Gilmar solta mais um da ‘Câmbio, desligo’

Antônio Claudio Albernaz Cordeiro, conhecido como Tonico, é investigado por suposta operação de R$ 1 milhão ao ministro da Casa Civil, Eliseu Padilha

Teo Cury/BRASÍLIA

05 Junho 2018 | 19h44

Foto: Rosinei Coutinho/SCO/STF (20/09/2016)

BRASÍLIA – O ministro Gilmar Mendes, do Supremo Tribunal Federal (STF), concedeu habeas corpus a Antônio Claudio Albernaz Cordeiro, conhecido como Tonico, alvo da Operação ‘Câmbio, desligo’. A decisão do ministro suspende a ordem de prisão preventiva decretada em 2 de maio pelo juiz federal Marcelo Bretas, da 7ª Vara Federal Criminal da Seção Judiciária do Rio de Janeiro.

Documento

Albernaz já havia sido alvo da 23ª fase da Lava Jato, a ‘Xepa’, mas foi liberado ao fim do período da prisão temporária. Ele teria recebido R$ 1 milhão para o ministro da Casa Civil Eliseu Padilha, sob o codinome ‘Angorá’, segundo delação de Cláudio Melo Filho.

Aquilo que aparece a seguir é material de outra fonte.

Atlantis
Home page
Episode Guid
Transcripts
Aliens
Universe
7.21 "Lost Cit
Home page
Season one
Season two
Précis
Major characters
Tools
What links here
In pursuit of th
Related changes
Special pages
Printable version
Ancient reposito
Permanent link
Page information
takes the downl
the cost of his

No mesmo depoimento, ele cita que a Odebrecht teria efetuado o repasse de outra parte do valor acordado por meio da entrega no escritório do advogado José Yunes, amigo de Michel Temer.

No documento, Gilmar afirma que os crimes foram praticados sem violência ou grave ameaça e que os fatos são distantes no tempo da decretação da prisão – teriam acontecido entre 2011 e 2014.

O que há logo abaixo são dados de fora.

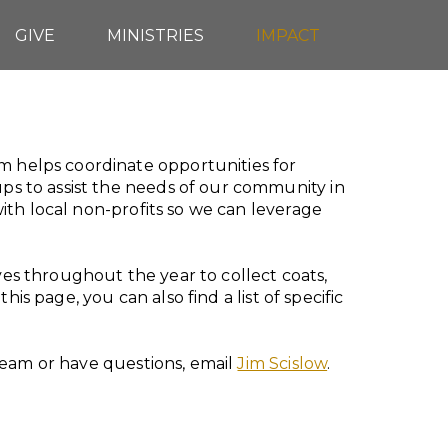
GIVE
MINISTRIES
IMPACT
helps coordinate opportunities for
 to assist the needs of our community in
ith local non-profits so we can leverage
s throughout the year to collect coats,
is page, you can also find a list of specific
Team or have questions, email
Jim Scislow
.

“Realmente, inexiste contemporaneidade das condutas atribuídas ao paciente, de modo que o periculum libertatis exigido para a decretação da prisão cautelar não se faz presente”, anotou.

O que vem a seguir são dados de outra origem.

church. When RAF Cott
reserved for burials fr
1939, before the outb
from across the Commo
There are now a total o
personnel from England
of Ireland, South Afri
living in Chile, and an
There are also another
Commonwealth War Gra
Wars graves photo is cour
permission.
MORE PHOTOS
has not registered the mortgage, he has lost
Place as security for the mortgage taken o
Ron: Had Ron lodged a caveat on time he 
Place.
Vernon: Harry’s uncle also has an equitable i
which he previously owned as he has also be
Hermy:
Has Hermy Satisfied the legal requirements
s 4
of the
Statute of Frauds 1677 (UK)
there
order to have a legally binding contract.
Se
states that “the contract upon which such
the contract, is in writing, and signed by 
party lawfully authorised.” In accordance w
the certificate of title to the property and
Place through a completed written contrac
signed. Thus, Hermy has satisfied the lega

Gilmar destaca que ‘o risco à aplicação da lei penal consistiria não em razões concretas para crer em evasão do imputado, mas na necessidade de assegurar a recuperação dos ativos supostamente desviados’.

“Não vejo adequação da prisão preventiva a tal finalidade, na medida em que recursos ocultos podem ser movimentados sem a necessidade da presença física do perpetrador”, afirmou.

O ministro destacou que ‘o perigo que a liberdade do paciente representa à ordem pública ou à aplicação da lei penal pode ser mitigado por medidas cautelares menos gravosas do que a prisão’.